The Year 11 Darwin High School student entered the University of Melbourne challenge, eager to display her mathematical and problem solving skills.

The event invited government and non-government entrants from years 5 to 12 to provide an elaborate response to one of eight open-ended questions.

She chose a question asking for a way of mapping the position of any integer [whole number] in a clockwise spiral of positive integers.

“I refined a process, tested it using many different integers, and explored methods for proving the process can be successfully applied to any number,” she said.

“The problem was quite simple…but it was sufficiently complex and abstract in its geometric nature.

“All the contestants had to present a report describing the reasoning behind their solutions, and answer questions in front of five University of Melbourne judges.”

Alishba summarised the key points of her solution, her approach to the conundrum, and expanded further on the problem.
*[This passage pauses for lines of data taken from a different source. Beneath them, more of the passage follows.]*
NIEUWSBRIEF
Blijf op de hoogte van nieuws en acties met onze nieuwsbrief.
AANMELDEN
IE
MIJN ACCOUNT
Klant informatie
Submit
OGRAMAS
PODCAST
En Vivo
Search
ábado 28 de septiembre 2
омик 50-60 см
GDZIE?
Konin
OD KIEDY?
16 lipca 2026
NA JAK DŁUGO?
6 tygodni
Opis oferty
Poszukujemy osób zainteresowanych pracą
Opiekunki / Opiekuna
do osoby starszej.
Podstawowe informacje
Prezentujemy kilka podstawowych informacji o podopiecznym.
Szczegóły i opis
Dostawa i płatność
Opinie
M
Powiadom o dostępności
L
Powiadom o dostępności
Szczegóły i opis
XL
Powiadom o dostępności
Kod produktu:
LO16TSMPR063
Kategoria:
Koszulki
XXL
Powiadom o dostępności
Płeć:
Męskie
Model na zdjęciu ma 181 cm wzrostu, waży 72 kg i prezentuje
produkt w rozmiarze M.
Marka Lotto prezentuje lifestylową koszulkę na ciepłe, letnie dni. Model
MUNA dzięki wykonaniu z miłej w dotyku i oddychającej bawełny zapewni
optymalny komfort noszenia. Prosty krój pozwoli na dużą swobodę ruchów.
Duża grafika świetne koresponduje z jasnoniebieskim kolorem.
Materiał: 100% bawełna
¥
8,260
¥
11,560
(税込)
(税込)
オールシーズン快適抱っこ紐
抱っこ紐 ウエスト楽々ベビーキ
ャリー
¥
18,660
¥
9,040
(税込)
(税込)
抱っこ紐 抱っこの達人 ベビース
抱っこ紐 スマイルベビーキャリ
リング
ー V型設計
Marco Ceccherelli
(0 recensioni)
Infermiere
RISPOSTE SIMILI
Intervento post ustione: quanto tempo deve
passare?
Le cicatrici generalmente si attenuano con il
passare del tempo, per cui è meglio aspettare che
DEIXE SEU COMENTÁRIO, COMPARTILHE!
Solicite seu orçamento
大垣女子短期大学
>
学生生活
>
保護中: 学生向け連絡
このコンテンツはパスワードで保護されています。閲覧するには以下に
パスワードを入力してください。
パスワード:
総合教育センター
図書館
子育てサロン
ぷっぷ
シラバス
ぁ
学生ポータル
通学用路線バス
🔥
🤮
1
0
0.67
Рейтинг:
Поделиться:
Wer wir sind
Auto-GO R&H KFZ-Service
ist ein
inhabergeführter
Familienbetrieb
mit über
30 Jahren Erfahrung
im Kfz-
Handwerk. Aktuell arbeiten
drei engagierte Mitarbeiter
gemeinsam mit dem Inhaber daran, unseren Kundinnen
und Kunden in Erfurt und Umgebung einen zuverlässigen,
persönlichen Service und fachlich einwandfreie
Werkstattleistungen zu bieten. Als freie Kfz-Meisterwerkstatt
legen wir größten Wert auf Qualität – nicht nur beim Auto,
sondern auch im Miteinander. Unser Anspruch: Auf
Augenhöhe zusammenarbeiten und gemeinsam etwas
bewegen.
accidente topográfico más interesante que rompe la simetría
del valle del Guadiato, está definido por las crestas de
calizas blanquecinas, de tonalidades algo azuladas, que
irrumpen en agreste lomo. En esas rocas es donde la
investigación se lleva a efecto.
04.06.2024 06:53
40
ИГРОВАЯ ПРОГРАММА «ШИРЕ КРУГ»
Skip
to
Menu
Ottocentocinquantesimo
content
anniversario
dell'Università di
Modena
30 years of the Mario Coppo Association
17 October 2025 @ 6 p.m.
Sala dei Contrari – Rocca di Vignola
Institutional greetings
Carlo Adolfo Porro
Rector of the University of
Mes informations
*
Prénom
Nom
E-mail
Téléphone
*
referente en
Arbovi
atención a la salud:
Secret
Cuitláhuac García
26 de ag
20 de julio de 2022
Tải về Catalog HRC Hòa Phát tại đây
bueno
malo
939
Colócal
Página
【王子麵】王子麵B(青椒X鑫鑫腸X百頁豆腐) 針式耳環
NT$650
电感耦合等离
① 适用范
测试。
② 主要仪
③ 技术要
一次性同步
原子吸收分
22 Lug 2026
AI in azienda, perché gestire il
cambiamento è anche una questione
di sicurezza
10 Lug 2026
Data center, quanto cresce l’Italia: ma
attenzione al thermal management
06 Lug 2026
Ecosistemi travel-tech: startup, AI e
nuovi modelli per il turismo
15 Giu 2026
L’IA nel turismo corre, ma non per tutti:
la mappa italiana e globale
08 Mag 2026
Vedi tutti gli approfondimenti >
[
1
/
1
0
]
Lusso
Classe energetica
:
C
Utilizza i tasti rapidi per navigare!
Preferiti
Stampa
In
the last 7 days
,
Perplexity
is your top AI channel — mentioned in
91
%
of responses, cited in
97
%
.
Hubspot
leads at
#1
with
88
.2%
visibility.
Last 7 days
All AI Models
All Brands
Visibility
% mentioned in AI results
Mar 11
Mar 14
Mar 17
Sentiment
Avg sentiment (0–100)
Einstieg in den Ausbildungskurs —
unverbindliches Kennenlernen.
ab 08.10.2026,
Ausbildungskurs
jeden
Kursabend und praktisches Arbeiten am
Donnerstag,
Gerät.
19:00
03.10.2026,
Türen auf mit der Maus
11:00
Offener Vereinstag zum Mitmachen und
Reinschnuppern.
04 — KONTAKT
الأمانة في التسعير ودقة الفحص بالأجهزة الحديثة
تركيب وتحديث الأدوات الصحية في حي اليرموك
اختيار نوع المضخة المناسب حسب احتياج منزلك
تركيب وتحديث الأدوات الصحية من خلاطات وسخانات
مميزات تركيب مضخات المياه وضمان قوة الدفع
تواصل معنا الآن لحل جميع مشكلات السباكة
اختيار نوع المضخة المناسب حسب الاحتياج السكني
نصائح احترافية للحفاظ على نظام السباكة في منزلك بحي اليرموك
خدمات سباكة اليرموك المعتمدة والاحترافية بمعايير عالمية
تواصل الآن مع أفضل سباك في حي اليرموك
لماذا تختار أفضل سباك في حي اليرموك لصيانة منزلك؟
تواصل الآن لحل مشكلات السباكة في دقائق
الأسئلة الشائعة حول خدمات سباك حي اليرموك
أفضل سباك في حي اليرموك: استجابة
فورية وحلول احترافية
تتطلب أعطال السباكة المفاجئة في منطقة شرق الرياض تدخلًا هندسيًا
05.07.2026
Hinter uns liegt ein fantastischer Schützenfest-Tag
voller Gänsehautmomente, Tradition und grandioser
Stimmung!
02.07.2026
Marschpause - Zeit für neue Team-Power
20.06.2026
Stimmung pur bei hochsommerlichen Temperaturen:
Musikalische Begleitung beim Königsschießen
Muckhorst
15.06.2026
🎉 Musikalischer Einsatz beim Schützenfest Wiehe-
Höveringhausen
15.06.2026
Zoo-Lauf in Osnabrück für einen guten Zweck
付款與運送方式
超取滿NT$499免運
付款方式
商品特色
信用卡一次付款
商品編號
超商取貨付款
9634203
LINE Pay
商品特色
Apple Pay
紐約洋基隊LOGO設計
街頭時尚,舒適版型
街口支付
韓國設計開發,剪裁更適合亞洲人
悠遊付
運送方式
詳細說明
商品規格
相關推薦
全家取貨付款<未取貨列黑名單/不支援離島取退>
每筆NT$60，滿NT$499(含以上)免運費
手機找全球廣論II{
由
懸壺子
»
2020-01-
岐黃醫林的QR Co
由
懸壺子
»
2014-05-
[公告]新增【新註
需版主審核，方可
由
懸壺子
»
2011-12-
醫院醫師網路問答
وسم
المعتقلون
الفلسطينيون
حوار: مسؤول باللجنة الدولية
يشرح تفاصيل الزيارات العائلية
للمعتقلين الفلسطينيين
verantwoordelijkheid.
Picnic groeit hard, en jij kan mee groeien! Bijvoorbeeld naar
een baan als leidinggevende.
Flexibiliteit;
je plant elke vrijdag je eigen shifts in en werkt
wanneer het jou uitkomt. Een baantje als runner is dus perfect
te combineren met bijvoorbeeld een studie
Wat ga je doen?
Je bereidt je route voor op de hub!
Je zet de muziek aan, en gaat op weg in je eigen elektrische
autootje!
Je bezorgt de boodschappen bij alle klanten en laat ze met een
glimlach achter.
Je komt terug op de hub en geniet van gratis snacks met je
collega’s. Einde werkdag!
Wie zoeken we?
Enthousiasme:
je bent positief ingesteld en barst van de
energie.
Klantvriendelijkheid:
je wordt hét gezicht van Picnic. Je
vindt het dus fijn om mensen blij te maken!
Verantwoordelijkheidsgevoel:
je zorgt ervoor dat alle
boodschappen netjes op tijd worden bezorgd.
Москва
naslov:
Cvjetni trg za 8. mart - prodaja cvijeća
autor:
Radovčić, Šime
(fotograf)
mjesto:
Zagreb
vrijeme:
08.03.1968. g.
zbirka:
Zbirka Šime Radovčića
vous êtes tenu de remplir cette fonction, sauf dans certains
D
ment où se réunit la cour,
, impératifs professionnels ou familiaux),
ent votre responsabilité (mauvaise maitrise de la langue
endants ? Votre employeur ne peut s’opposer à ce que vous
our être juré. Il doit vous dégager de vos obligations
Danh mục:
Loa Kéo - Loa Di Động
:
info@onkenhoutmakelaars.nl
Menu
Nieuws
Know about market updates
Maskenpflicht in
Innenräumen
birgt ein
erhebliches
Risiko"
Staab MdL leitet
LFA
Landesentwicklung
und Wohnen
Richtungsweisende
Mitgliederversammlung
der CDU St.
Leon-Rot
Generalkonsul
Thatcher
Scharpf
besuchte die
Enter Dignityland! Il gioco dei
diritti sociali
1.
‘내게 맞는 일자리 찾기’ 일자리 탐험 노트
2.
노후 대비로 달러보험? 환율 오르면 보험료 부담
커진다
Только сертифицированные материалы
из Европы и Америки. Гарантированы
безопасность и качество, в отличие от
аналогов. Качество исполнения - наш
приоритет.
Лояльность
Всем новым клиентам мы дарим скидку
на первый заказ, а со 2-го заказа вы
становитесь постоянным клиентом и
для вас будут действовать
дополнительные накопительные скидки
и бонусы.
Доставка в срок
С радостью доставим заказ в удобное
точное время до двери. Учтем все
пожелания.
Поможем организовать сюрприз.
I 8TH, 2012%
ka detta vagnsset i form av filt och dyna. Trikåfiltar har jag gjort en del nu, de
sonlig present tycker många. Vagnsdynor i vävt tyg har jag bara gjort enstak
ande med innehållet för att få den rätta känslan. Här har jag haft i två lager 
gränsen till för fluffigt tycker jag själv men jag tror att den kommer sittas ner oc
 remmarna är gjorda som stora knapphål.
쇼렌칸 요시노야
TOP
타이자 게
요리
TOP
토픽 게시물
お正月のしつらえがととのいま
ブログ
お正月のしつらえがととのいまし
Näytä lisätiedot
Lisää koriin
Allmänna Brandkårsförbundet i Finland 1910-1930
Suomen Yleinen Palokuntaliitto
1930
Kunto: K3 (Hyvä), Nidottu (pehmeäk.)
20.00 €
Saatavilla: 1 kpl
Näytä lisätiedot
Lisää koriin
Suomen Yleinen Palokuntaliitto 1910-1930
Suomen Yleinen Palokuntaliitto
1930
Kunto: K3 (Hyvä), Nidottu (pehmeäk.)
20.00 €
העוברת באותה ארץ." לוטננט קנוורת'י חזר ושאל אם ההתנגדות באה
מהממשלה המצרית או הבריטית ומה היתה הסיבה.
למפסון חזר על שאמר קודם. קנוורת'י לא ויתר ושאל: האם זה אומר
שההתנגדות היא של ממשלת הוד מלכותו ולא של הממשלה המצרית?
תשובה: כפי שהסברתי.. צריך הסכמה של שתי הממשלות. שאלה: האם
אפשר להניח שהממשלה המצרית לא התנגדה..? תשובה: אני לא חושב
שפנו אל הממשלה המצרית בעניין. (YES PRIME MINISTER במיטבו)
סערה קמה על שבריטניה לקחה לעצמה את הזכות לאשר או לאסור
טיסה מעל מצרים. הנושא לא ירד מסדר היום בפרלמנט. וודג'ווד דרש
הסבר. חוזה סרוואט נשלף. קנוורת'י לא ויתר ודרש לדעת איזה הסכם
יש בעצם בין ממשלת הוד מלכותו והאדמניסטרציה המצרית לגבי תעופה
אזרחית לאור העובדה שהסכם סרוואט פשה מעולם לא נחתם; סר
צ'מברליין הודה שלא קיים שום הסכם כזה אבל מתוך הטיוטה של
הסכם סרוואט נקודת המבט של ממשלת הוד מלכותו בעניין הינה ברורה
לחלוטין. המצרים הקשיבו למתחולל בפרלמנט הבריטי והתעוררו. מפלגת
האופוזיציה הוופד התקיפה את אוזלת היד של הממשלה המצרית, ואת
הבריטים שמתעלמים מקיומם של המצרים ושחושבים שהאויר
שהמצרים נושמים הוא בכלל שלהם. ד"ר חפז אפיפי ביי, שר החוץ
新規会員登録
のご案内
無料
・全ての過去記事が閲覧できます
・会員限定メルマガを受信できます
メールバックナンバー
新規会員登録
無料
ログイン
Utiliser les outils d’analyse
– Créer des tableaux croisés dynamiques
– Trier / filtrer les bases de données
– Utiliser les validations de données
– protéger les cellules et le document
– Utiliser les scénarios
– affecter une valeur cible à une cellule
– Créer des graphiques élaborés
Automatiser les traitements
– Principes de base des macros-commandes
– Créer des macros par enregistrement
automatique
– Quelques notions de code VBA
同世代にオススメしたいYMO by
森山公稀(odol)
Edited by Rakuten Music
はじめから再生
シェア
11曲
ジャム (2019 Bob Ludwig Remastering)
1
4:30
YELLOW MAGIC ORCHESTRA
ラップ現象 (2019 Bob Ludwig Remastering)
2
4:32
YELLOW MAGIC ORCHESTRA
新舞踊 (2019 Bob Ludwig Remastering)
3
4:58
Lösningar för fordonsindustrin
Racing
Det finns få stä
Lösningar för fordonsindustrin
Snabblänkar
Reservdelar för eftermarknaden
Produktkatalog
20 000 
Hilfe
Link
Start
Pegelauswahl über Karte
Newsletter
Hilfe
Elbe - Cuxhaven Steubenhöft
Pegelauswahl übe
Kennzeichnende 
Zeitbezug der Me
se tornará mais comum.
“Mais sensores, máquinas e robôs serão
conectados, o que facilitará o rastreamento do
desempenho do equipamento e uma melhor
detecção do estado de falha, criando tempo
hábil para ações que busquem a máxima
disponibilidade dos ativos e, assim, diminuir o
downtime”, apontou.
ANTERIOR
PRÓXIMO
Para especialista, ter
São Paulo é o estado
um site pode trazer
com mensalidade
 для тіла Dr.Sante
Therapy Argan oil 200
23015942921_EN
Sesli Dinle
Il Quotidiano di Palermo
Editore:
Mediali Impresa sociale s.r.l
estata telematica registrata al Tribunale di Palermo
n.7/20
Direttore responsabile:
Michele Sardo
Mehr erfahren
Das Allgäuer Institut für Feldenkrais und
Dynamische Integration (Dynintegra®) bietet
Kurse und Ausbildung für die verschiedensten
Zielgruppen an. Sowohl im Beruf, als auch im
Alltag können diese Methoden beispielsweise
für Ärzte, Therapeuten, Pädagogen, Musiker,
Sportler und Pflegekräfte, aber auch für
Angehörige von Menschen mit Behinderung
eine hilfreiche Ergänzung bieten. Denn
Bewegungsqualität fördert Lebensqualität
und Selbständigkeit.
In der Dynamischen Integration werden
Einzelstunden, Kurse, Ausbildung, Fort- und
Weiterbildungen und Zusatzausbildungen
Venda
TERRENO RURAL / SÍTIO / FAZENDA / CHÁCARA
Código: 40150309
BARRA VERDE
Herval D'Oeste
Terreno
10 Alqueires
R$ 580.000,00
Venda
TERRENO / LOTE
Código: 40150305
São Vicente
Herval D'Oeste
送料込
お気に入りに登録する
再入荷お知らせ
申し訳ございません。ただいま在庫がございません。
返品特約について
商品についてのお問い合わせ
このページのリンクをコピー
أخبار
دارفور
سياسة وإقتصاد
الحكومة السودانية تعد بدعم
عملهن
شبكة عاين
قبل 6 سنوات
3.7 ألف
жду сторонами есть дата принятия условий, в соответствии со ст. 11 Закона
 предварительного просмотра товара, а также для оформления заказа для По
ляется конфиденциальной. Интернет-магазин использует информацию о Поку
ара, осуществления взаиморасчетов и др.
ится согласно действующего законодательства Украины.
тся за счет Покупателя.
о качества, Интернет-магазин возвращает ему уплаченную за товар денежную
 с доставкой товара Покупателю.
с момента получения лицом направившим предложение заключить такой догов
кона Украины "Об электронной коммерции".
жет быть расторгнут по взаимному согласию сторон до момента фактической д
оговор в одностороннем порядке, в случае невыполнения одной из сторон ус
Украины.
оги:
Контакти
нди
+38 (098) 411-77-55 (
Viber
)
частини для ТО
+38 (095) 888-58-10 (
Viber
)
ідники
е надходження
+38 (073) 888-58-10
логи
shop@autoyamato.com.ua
“I proposed extensions of the problem not included in my report,” she said. “The judges were instantly intrigued. I was asked if I had a formal proof for my method…I anticipated they would ask, so I had prepared a proof.

“The problems were very different to mathematics taught at school. I saw the contest as an opportunity to expand my mathematical thinking, and challenge myself to communicate ideas clearly and succinctly.”

Alishba was jointly victorious with a team from John Monash Science School, a Melbourne specialist educator strongly focused on mathematics and science.

She aims to pursue a career that will hone her creative thinking and problem solving skills.